Antibacterial photodynamic therapy (APDT) is a promising mode of treatment of localized infection sites: surgical and burn wounds, trophic and diabetic ulcers, etc [1, 2]. Unlike antibiotic therapy, APDT destroys cells of bacteria without promoting their resistance to the treatment [3–6]. Most pathogens, including antibiotic-resistant strains of bacteria, are susceptible to APDT [7].
Localized infection sites, infected wounds in particular, most often contain Staphylococcus aureus (S. aureus) Gram-positive bacteria, Pseudomonas aeruginosa (P. aeruginosa) and Klebsiella pneumoniae (K. pneumoniae) Gram-negative bacteria, the strains of which may be resistant to many types of antibiotics, cause chronic infections and various dangerous consequences for the patients [8].
Gram-positive and Gram-negative bacteria are fundamentally different in their structure and sensitivity to drug exposure. The cell wall of Gram-positive bacteria is just a minor obstacle for most photosensitizers (PS). In Gram-negative bacteria, it has an additional structural element, a 10–15 nm thick outer membrane, which is heterogeneous and consists of porin proteins, lipopolysaccharide trimers and lipoproteins that build an external pseudo-surface of densely packed negative charges [9–11]. Such a system prevents the humoral protective factors from penetrating and enables resistance to many drugs: only relatively hydrophilic compounds with a molecular weight below 700 Da diffuse through the porin channels, and as the size and weight of the molecules grow, the probability of their diffusion into Gram-negative bacteria decreases. Only cationic PSs effectively interact with Gram-negative bacteria [10, 11]. Cationic PS have another advantage: their highly concentrated aqueous compositions (solutions or nanodispersions) can be used for sensitization, since the Coulomb repulsion of molecules of cationic bacteriochlorins negatively affects their aggregation [12] and thus improves the efficacy of the photodynamic processes.

While selecting PS for APDT, it is necessary to take in account that some bacteria, e.g., P. aeruginosa, can infect the tissue up to the depth of 12–15 mm [13], which renders conventional antibacterial agents (solutions, ointments, gels) and PSs phototoxic only when excited with visible range light ineffective.

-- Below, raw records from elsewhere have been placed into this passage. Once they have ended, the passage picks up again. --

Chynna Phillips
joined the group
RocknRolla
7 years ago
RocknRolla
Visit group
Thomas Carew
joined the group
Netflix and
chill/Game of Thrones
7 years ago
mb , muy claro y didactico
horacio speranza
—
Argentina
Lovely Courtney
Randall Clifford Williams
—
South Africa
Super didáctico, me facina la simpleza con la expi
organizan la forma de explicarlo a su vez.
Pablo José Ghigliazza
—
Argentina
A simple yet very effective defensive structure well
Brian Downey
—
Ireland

Therefore, proper photodynamic treatment of such infected sites requires PSs excited by the light in near infrared spectral range, at the wavelengths of 720–850 nm, which cover the “biological tissue transparency window”. In this connection, derivatives of cationic bacteriochlorins are being actively investigated for their potential to be PS in APDT. A number of studies are dedicated to researching the properties of polycationic derivatives of synthetic bacteriochlorins with a molecular weight of 1500–1800 Da; according to their results, such PSs are capable of inactivating both Gram-positive S. aureus bacteria and Gram-negative P. aeruginosa bacteria, but the minimum bactericidal concentrations of such photosensitizers are quite high (> 6 μM for S. aureus and about 25 μM for P. aeruginosa) [14].

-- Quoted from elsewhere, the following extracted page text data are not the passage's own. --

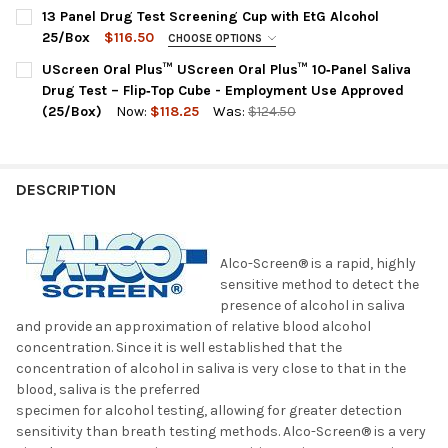
PANEL CONFIGURATION:
REQUIRED
13 Panel Drug Test Screening Cup with EtG Alcohol
CURRENT
QUANTITY:
QODOA-3126-A : AMP, BAR,BUP, BZO, COC, MET, MTD, OPI,
25/Box
$116.50
CHOOSE OPTIONS
STOCK:
OXY, PCP, THC + ALC
DECREASE QUANTITY OF ALCO-SCREEN SALIVA ALCOHOL TEST STR
INCREASE QUANTITY OF ALCO-SCREEN SALIVA ALCOHO
PANEL CONFIGURATION:
REQUIRED
UScreen Oral Plus™ UScreen Oral Plus™ 10‑Panel Saliva
CURRENT
QUANTITY:
HCDOAV-6135E | AMP, BAR, BUP, BZO, COC, ETG, MDMA, MET,
Drug Test – Flip‑Top Cube - Employment Use Approved
STOCK:
MOP, MTD, OXY, PCP, THC
DECREASE QUANTITY OF 12 PANEL T-SQUARE ORAL FLUID SALIV
INCREASE QUANTITY OF 12 PANEL T-SQUARE ORAL F
(25/Box)
Now:
$118.25
Was:
$124.50
CURRENT
QUANTITY:
BY CHECKING THIS BOX YOU AGREE TO THE FOLLOWING FUO
STOCK:
POLICY:
REQUIRED
DECREASE QUANTITY OF USCREEN ORAL PLUS™ USCREEN ORAL P
INCREASE QUANTITY OF USCREEN ORAL PLUS™ USCRE
Forensic Use Only Policy (FUO): "FOR FORENSIC USE ONLY"
DESCRIPTION
PRODUCTS ARE AVAILABLE TO THE FOLLOWING CUSTOMERS:
GOVERNMENT AGENCIES, COURTS, LAW ENFORCEMENT,
CORRECTIONAL FACILITIES OR PROBATION. WE ARE UNABLE
TO SELL THIS PRODUCT TO PRIVATE INDIVIDUALS OR FOR
Alco-Screen® is a rapid, highly
EMPLOYMENT SCREENING.
sensitive method to detect the
presence of alcohol in saliva
CURRENT
QUANTITY:
and provide an approximation of relative blood alcohol
STOCK:
DECREASE QUANTITY OF 13 PANEL DRUG TEST SCREENING CUP 
INCREASE QUANTITY OF 13 PANEL DRUG TEST SCRE
concentration. Since it is well established that the
concentration of alcohol in saliva is very close to that in the
blood, saliva is the preferred
specimen for alcohol testing, allowing for greater detection
sensitivity than breath testing methods. Alco-Screen® is a very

Increasing the efficacy of APDT is a problem that requires development of PSs based on polycationic synthetic bacteriochlorins having smaller molecular size and mass. This study is aimed at exploring photophysical and antibacterial properties of the nanostructured PSs based on 3-Py₄BCHp₄Br₄, tetracationic amphiphilic derivative of synthetic bacteriochlorin meso-tetra-(1 heptyl-3-pyridyl)-bacteriochlorin tetrabromide.

METHODS

Compared to a derivative described in an earlier study [14], tetracathionic amphiphilic derivative of synthetic bacteriochlorin meso-tetra-(1-heptyl-3-pyridyl)-bacteriochlorin tetrabromide 3-Py₄BCHp₄Br₄, is less lipophilic and has the molecule of a smaller radius. The derivative was synthesized by meso-tetra-(3-pyridyl)-bacteriochlorin alkylation with heptyl bromide in nitromethane in an inert atmosphere. The nanostructured dispersion of 3-Py₄BCHp₄Br₄ was obtained through its solubilization in 4% Kolliphor ELP (BASF; Germany). Measurements taken with Zetasizer Nano Series ZS 3600 (Malvern Panalitical; UK) put the hydrodynamic size of nanoparticles within 12–14 nm.

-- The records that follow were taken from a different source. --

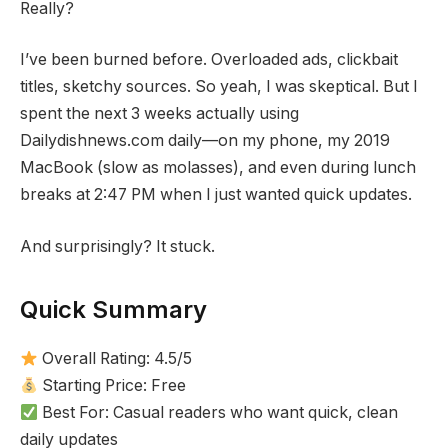
Really?
I’ve been burned before. Overloaded ads, clickbait
titles, sketchy sources. So yeah, I was skeptical. But I
spent the next 3 weeks actually using
Dailydishnews.com daily—on my phone, my 2019
MacBook (slow as molasses), and even during lunch
breaks at 2:47 PM when I just wanted quick updates.
And surprisingly? It stuck.
Quick Summary
Overall Rating: 4.5/5
Starting Price: Free
Best For: Casual readers who want quick, clean
daily updates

We used Hitachi U-3410 dual-beam spectrophotometer (Hitachi; Japan) to study PS absorption in the concentration range of 0.001–0.1 mM and LESA-01-Biospec spectrum analyzer (BIOSPEC; Russia) to study the spectral-fluorescent properties. 532 nm laser was used to excite the fluorescence; this wavelength belongs to the bacteriochlorin derivative's Q2 band. To study the features of the spectral band shape we investigated spectral-fluorescent properties of the PS in cuvettes of various lengths (1 mm and 10 mm) and normalized its fluorescence spectral intensity to the fluorescence band maximum (reduced spectral maximum to 1). Thus, when analyzing the spectra, we could separate changes associated with reabsorption from those resulting from aggregation.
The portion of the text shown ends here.